For a non-resonant setup (no mw cavity) as described here the ∼150mW output of the AMC at 200GHz results in a nutation frequency of ω₁ ≈ 0.6 - 0.8MHz for non-lossy thin samples such as diamond. In practice when setting Q_crit = 5, the “adiabatic” chirp rate for our setup becomes $k=\frac{2\pi {\omega }_1^2}{5}\approx 0.45-0.8\frac{\text{MHZ}}{\text{μs}}$. Since slight reduction of the critical adiabaticity Qcrit < 5 can still be tolerated and it is more beneficial to have a faster chirp rate to diminish effects of relaxation decay during the pulse. We chose the maximum chirp rate for our inversion experiments to be k = 1MHz / μs.
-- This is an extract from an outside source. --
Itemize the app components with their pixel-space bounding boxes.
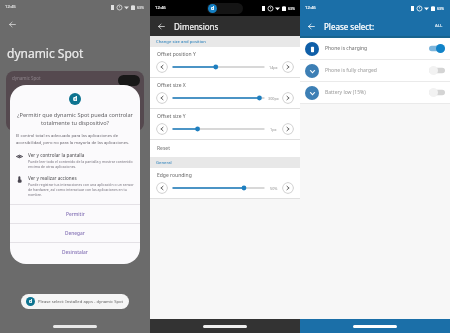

The situation is different for higher volume samples where the sample thickness exceeds the 200 GHz wavelength (1.5mm). In this case lower nutation frequencies and larger ω₁ inhomogeneity were observed. For 1% BDPA in o-terphenyl sample the nutation frequency was ω₁ = 0.35 ± 3 MHz, determined by the analysis of the nutation and square pulse inversion experiments as detailed in the SI.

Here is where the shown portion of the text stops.